> [What to do]:
The expected output is the set of lines below beginning at the one that contains "zu erhalten." and ending at the final line, reproduced exactly.

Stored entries
········

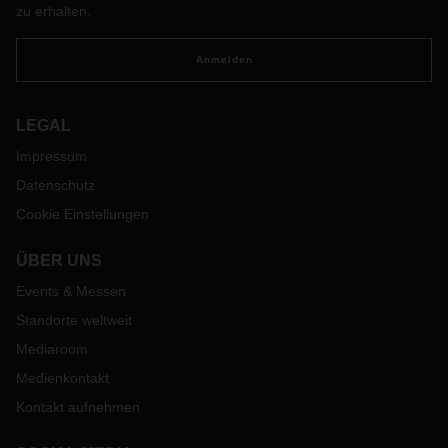
Europa und transportiert jeweils 33 Tonnen.
zu erhalten.
Anmelden
LEGAL
Impressum
Datenschutz
Cookie Einstellungen
ÜBER UNS
Events & Messen
Standorte weltweit
Mediaroom
Medienkontakt
Kontakt aufnehmen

········

> [Solution for this task]:
zu erhalten.
Anmelden
LEGAL
Impressum
Datenschutz
Cookie Einstellungen
ÜBER UNS
Events & Messen
Standorte weltweit
Mediaroom
Medienkontakt
Kontakt aufnehmen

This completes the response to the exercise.